◆ Stored dataset items:
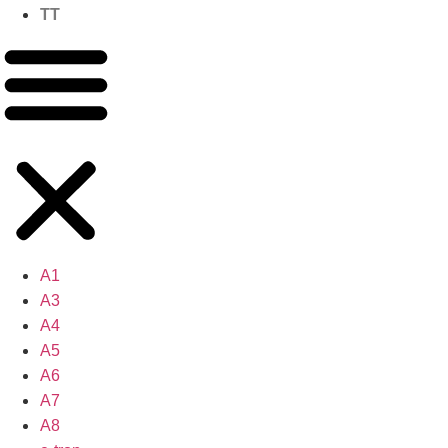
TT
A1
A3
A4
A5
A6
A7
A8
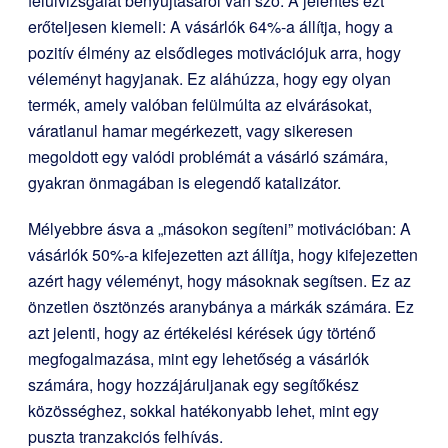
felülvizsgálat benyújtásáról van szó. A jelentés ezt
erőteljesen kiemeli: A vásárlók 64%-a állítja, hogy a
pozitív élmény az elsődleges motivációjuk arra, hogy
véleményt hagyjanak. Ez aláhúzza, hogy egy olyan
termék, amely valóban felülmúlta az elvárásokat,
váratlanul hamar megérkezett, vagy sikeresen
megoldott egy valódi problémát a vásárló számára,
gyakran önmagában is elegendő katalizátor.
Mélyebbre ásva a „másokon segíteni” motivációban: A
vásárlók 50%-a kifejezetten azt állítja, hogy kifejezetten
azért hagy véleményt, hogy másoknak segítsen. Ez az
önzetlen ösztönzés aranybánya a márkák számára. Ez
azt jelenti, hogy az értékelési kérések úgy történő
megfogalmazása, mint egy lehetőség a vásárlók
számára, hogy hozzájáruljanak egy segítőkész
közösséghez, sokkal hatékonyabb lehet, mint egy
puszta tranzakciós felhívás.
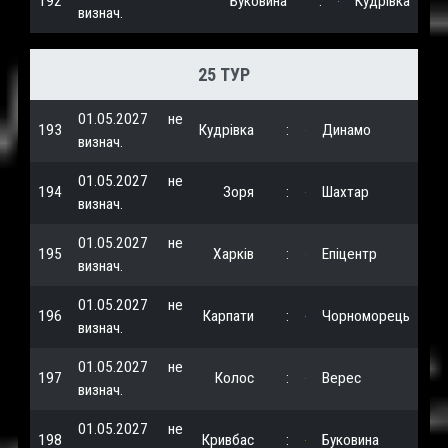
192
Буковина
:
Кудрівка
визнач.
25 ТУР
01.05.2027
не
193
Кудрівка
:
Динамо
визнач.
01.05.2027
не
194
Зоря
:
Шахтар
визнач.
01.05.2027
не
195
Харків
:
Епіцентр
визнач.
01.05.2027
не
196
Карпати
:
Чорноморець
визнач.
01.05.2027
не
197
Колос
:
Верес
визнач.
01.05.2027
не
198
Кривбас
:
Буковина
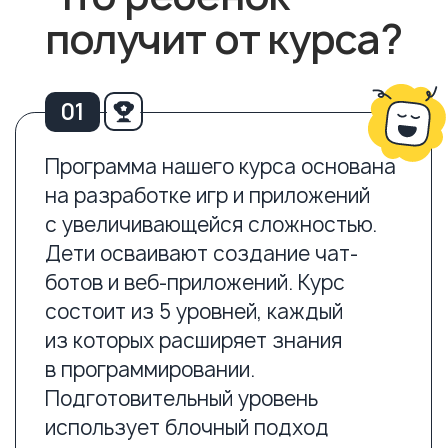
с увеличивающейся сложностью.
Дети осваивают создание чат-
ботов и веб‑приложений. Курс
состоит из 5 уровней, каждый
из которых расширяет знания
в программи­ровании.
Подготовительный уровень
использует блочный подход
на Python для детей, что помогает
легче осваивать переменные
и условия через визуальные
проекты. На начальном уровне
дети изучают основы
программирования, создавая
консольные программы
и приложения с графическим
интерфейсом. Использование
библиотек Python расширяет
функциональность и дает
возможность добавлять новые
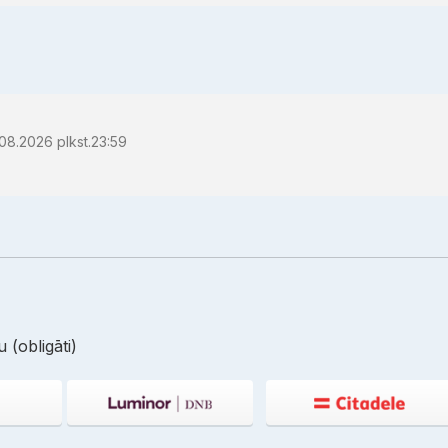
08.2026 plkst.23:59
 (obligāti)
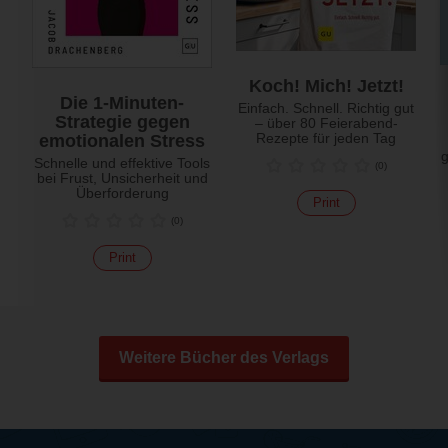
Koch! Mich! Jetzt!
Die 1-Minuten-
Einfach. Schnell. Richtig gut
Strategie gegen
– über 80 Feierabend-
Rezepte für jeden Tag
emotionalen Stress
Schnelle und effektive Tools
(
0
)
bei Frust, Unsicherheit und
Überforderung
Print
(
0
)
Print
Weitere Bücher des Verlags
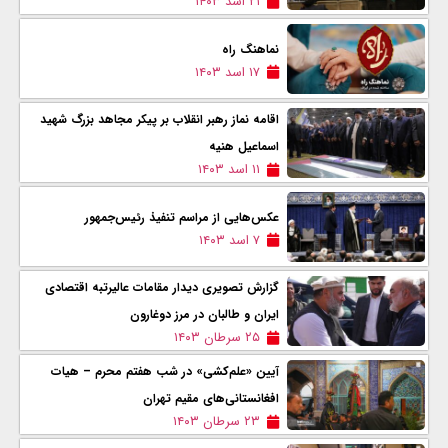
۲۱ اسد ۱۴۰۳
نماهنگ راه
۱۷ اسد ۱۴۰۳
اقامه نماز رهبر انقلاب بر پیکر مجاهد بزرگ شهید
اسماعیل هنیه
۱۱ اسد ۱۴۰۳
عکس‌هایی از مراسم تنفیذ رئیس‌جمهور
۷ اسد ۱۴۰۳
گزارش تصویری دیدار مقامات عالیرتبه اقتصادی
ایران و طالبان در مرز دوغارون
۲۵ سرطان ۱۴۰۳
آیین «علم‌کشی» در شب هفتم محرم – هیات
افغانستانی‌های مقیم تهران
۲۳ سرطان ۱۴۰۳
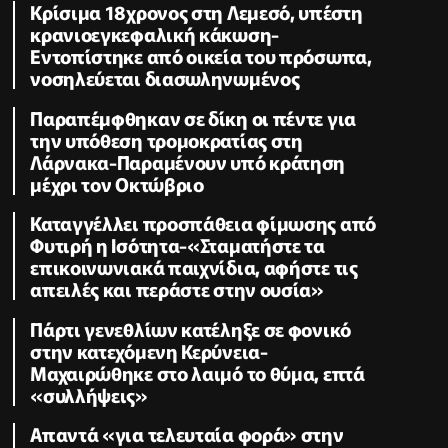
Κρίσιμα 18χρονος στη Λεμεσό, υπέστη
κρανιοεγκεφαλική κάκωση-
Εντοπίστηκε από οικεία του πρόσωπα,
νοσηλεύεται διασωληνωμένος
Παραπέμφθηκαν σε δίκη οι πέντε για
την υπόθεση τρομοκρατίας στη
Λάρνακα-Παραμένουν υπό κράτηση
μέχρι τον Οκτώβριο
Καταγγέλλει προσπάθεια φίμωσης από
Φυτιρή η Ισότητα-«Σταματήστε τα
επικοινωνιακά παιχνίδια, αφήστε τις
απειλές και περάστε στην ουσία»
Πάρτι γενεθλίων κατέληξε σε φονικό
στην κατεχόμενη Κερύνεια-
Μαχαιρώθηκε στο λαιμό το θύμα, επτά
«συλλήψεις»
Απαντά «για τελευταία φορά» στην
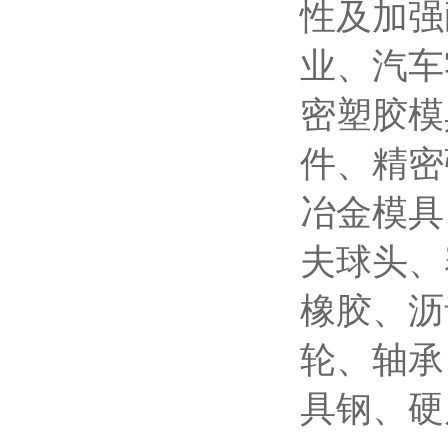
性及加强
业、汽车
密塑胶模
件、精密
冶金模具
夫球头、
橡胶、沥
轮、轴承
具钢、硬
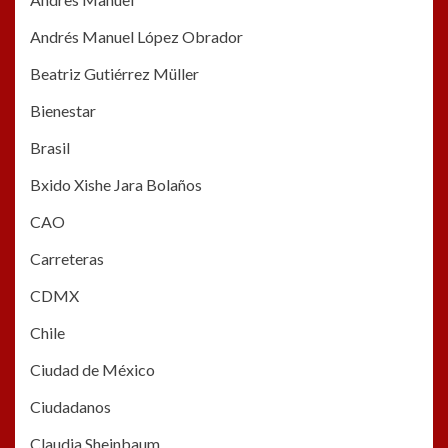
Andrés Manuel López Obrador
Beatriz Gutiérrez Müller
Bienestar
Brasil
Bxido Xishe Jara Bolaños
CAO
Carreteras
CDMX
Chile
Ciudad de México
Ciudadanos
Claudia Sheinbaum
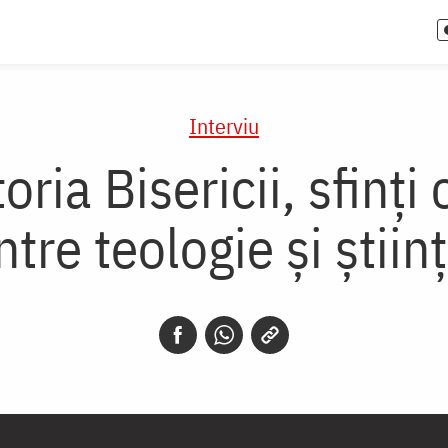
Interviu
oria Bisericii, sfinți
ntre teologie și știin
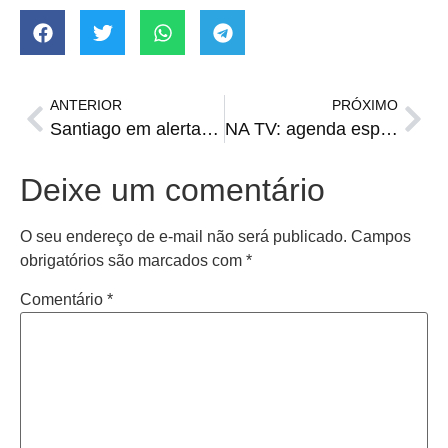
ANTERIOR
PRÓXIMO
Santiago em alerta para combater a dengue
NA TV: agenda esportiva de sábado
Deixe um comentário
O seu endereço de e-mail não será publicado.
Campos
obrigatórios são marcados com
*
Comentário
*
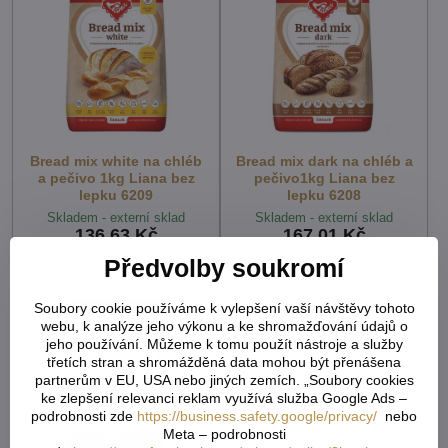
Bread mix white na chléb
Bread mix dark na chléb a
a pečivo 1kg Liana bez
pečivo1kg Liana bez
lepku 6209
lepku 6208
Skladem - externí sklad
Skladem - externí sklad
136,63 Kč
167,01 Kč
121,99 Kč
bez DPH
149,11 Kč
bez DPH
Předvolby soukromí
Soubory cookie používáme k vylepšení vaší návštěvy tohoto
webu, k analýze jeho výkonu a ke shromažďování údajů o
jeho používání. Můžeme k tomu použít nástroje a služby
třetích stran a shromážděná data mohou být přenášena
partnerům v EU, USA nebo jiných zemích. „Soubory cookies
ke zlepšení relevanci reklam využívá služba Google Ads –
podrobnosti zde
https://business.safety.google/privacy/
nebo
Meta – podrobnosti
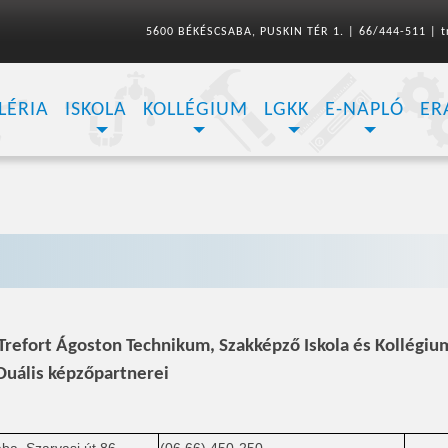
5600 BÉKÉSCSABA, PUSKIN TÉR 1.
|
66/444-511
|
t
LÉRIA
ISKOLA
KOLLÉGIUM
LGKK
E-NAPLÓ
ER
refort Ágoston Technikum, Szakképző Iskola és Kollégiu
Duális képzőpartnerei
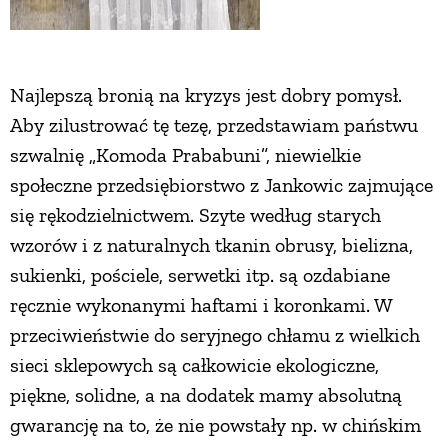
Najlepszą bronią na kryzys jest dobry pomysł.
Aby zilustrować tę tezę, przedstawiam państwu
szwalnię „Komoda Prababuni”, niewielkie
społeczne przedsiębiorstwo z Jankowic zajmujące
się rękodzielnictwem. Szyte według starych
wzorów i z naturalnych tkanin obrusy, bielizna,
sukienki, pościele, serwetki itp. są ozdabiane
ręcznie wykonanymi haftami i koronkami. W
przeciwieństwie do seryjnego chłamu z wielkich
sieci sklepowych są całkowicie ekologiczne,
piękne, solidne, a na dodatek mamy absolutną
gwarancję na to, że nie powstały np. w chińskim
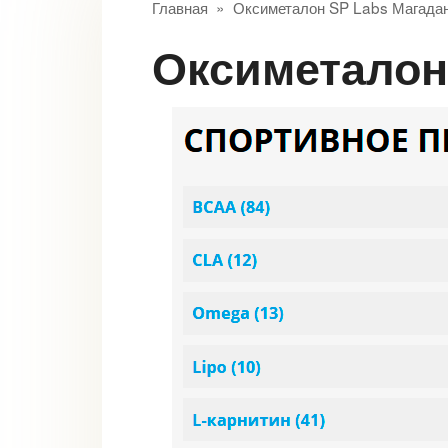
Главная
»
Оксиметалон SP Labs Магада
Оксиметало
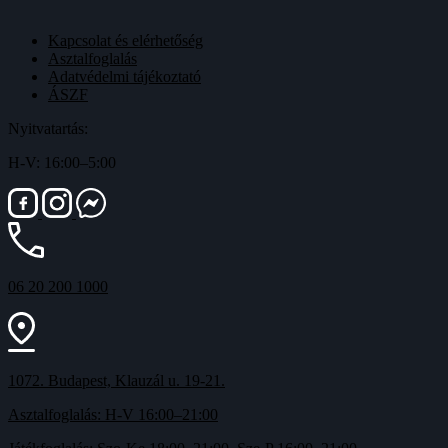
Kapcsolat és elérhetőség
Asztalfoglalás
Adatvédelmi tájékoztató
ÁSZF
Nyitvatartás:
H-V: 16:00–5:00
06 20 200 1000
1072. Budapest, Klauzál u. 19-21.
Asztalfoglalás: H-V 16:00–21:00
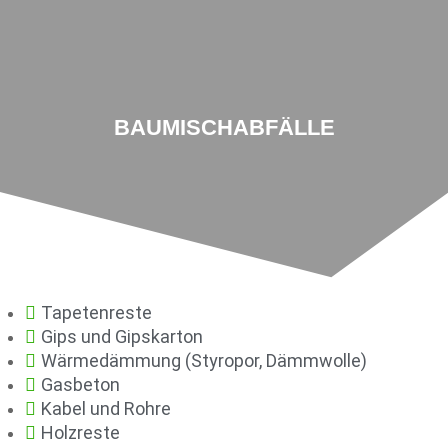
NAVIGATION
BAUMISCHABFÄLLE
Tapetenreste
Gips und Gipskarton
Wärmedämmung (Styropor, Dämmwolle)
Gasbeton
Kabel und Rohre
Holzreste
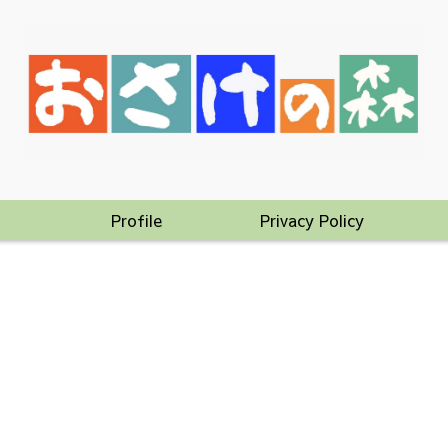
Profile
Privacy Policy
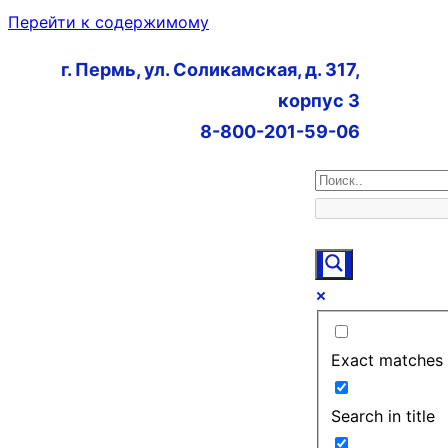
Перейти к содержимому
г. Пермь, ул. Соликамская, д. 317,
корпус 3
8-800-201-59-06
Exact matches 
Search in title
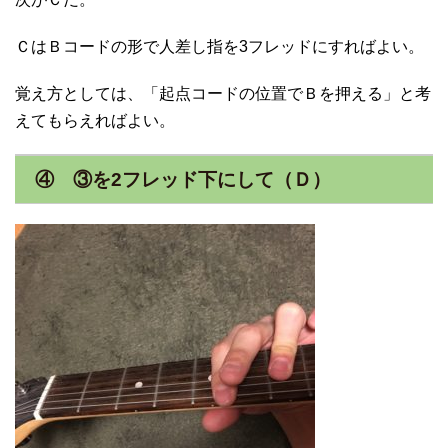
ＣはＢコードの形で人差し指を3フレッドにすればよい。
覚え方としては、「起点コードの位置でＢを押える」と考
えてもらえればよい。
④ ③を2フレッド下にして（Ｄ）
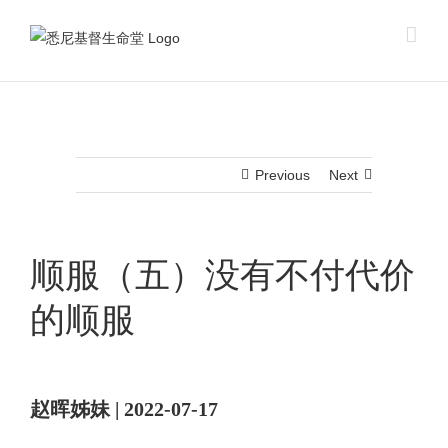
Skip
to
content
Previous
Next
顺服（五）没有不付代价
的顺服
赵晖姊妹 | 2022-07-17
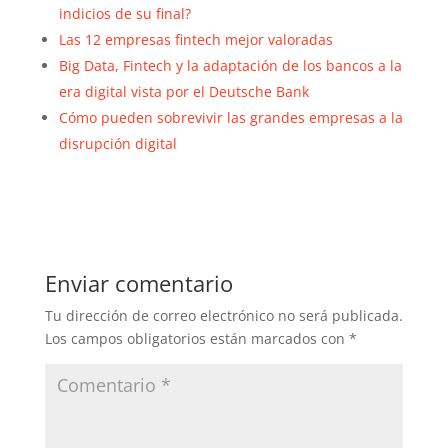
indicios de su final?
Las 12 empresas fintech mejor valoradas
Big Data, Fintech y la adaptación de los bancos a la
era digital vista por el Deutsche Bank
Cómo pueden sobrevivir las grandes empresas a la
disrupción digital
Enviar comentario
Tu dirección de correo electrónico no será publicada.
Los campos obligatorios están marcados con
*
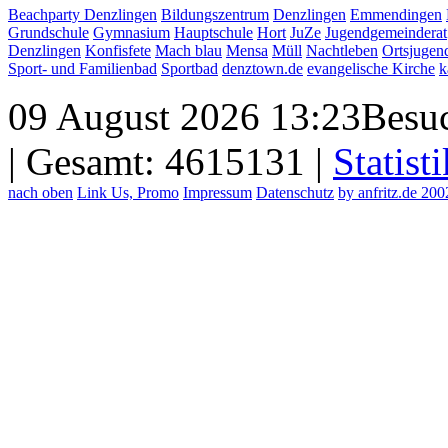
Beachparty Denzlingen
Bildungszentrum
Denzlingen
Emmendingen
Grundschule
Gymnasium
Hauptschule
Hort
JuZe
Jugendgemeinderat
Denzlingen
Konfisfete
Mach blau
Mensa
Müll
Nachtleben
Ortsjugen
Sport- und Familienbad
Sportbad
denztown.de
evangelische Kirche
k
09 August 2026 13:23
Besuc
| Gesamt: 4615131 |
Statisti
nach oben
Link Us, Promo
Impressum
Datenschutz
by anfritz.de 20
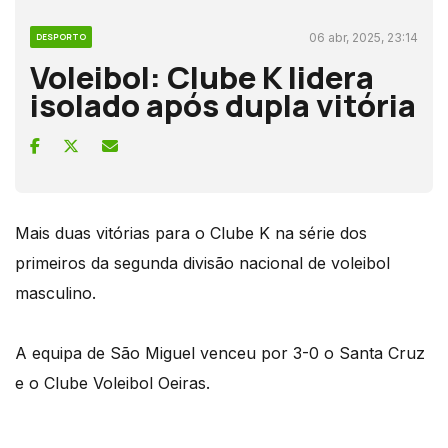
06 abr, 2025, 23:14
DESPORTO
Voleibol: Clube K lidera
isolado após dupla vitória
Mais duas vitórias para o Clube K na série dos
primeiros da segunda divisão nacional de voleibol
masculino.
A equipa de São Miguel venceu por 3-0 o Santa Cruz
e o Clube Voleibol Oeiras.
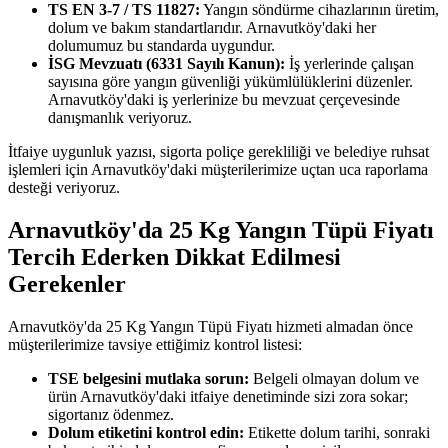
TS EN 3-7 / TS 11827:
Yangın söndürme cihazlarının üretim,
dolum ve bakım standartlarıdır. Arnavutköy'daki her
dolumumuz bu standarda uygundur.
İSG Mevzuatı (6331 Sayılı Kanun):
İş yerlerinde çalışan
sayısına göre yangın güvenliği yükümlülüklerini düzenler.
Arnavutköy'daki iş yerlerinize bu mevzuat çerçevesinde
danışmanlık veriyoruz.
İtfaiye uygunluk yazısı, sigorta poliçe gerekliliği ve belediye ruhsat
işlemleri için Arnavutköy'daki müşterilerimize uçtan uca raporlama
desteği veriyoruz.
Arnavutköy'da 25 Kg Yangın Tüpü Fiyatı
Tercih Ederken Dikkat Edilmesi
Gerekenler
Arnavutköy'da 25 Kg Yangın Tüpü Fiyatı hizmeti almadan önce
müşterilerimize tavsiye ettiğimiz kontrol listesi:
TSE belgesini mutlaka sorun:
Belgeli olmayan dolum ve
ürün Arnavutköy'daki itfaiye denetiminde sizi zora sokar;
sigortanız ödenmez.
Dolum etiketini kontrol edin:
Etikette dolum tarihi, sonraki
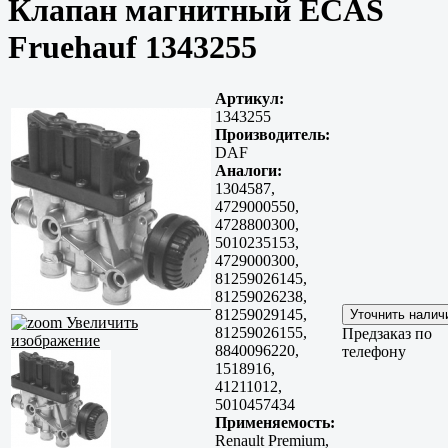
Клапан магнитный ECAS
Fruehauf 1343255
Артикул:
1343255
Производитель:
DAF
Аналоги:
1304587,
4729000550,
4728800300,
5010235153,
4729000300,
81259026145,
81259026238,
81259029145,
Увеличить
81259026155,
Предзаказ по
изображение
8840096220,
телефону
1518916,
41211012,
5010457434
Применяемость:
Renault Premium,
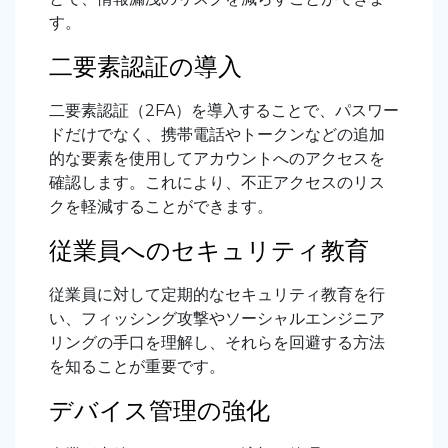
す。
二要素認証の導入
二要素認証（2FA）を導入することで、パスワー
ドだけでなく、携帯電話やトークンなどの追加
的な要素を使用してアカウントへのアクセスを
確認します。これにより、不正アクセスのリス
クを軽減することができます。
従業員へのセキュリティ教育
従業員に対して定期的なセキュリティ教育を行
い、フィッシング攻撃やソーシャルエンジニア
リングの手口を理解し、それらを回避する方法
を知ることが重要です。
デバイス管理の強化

◆ Exercise:
The range to copy runs from the line with "TSE belgesini mutlaka" to the last line of the entries, both included; copy it exactly and leave out the pictures.

◆ Task answer:
TSE belgesini mutlaka sorun:
Belgeli olmayan dolum ve
ürün Arnavutköy'daki itfaiye denetiminde sizi zora sokar;
sigortanız ödenmez.
Dolum etiketini kontrol edin:
Etikette dolum tarihi, sonraki
Клапан магнитный ECAS
Fruehauf 1343255
Артикул:
1343255
Производитель:
DAF
Аналоги:
1304587,
4729000550,
4728800300,
5010235153,
4729000300,
81259026145,
81259026238,
81259029145,
Увеличить
81259026155,
Предзаказ по
изображение
8840096220,
телефону
1518916,
41211012,
5010457434
Применяемость:
Renault Premium,
す。
二要素認証の導入
二要素認証（2FA）を導入することで、パスワー
ドだけでなく、携帯電話やトークンなどの追加
的な要素を使用してアカウントへのアクセスを
確認します。これにより、不正アクセスのリス
クを軽減することができます。
従業員へのセキュリティ教育
従業員に対して定期的なセキュリティ教育を行
い、フィッシング攻撃やソーシャルエンジニア
リングの手口を理解し、それらを回避する方法
を知ることが重要です。
デバイス管理の強化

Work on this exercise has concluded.